Mission trips are notorious one to two week work camps that high school students go on in the summer with their churches, which typically consist of being jammed into a twelve passenger van (which may or my not have working air conditioning), sleeping on air mattresses in vacant schools or host churches, and of course spending the week painting and/or building in the summer heat with an assigned crew of strangers.
Why would anyone want to do this? Give up weeks of their summer, the comforts of home, and voluntarily spend all day doing hard work on someone else's house?!

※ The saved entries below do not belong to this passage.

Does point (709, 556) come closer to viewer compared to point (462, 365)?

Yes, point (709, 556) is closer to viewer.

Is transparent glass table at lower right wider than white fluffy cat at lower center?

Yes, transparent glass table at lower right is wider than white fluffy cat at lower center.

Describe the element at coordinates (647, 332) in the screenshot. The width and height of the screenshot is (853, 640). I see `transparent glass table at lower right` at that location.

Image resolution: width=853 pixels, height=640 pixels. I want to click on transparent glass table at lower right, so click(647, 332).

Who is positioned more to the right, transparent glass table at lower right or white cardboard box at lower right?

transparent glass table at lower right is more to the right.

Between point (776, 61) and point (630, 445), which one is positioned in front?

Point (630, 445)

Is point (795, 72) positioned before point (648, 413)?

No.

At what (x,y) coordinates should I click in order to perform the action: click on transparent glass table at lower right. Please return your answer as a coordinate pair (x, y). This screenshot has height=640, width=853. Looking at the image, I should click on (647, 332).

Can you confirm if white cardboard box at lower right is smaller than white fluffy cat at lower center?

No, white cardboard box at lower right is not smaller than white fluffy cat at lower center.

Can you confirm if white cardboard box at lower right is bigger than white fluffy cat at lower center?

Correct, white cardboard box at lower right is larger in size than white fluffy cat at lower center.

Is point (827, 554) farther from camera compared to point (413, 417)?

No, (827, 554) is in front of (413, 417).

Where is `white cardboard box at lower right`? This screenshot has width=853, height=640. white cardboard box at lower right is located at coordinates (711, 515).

Answer: Because it's worth it. It's worth all the time, sweat, and being forced out of your comfort zone! While away on these trips you grow much closer to your friends you thought you knew so well, you learn to appreciate what you have back home, and the time that is spent reflecting on yourself and where you've been, and where you want to go is unparalleled.
Through these high school mission trips I was given the opportunity to travel to states I wouldn't have otherwise been able to go to, I've grown closer to my home church community through shared struggles and accomplishments, and these trips never failed to serve as highlights of my summer (regardless of the lack of homely comforts.)
Regardless of where my church mates and I traveled to on these trips, we always started out with the same processes. First, we began with months and months of planning where we wanted to be sure to hit while traveling, until we finally reached the day of departure which was started and ended with a group prayer.
While on these trips the first day or two usually turned out to be what I'd call the "honey moon stage." At this stage no one seemed to care too much about being in such close quarters with each other, and all those hours on the road were filled with laughs, stupid pictures being taken and inside jokes being made.
Although, just as every stage comes to an end, as does this first one of bliss.
The second stage typically is made up of excitement and the anticipation of meeting new people, a bit of anxiety about being thrust into a crew of people you don't know, and the desire that a new found stranger will take a genuine interest in your life, where you come from, and what's made you who you are.
Alas, just like the first stage, the second one which started out on feelings of uncertainty have transformed into feelings of closeness and you now walk away with feelings of community instead of anxiety. Here, it's not unusual to leave this crew of once strangers as friends.
Overall, these mission trips I went on with my church while in high school are ones I wouldn't trade for anything, and I believe they leave each person changed for the better.